China: Will revised law help prevent transmission of diseases from wildlife to people?

Photo for representation. AP

New Delhi: A revised Wildlife Protection Law is due to come into effect on May 1 in China. China had fast-tracked a temporary ban on the sale of wild animals for consumption in early 2020, soon after Covid-19 emerged.

According to a report in the South China Morning Post, Some biologists and conservationists are concerned grey areas in the law could stimulate the illegal wildlife trade and increase the risk of zoonotic disease outbreaks.

Zoonotic diseases have emerged around the world in recent decades, largely due to increased human-animal contact caused by population growth, land use changes, biodiversity loss and climate change.

What does the revised law say?

The revised Wildlife Protection Law will prohibit the consumption, hunting, transport and sale of wild animals. However, some environmentalists say it is riddled with loopholes and will encourage the commercial breeding and use of wildlife.
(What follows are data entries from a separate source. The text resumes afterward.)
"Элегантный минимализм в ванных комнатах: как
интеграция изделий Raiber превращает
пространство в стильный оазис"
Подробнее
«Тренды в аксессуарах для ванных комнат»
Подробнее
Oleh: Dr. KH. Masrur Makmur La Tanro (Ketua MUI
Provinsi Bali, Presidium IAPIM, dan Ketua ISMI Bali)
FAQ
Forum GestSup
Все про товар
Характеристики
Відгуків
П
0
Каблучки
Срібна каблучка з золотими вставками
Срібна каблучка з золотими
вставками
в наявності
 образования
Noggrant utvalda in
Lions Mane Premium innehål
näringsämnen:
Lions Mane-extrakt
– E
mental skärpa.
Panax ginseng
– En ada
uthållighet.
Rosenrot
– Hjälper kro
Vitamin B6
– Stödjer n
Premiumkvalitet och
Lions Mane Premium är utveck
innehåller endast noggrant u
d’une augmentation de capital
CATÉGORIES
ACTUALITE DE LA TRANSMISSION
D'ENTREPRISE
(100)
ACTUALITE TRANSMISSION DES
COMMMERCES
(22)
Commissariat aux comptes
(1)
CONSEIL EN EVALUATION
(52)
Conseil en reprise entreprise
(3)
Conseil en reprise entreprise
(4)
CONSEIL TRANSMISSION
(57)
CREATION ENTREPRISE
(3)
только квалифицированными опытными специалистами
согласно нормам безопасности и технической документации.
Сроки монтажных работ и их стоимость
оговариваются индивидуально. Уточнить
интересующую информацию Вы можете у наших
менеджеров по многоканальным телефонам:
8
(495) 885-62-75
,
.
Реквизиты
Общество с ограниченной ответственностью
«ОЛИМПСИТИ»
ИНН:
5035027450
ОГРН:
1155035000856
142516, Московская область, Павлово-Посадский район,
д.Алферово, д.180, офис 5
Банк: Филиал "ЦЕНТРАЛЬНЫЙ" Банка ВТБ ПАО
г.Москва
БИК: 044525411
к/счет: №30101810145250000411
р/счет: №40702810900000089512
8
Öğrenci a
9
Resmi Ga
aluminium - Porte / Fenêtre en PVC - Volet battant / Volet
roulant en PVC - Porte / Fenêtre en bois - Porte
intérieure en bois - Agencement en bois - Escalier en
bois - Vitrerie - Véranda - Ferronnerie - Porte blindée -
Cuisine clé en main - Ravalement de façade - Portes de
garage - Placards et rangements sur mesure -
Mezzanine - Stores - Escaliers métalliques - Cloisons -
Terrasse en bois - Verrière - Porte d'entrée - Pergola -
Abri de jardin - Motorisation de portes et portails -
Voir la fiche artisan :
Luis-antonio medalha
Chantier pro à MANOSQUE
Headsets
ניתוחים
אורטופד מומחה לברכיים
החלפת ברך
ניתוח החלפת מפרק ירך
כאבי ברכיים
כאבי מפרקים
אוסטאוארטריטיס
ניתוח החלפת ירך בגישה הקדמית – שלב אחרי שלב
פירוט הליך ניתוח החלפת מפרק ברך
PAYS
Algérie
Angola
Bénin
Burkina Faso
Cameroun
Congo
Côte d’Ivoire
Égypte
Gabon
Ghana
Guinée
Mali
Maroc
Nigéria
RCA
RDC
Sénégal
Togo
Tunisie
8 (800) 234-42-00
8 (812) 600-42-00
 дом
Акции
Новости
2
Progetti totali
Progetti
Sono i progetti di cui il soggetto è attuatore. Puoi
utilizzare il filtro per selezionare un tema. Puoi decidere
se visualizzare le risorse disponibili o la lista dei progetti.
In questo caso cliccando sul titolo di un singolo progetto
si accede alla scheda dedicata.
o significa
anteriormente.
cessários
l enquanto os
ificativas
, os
Demand for wild animals in Asia, especially China, is hastening the extinction of many species, on top of posing a perennial health threat that authorities had failed to fully address.

The New York-based Wildlife Conservation Society had earlier appealed for an end to wildlife markets everywhere, not just in China.

Zoonotic diseases, or those contracted by humans that originated in other species, account for a large share of human infectious illnesses. Not all of them come from the wildlife trade: Rabies is endemic across many species and one of the biggest causes of death in the developing world. But mixing species of wild animals increases the risk of diseases mutating and growing more virulent as they spread in unregulated markets, experts say.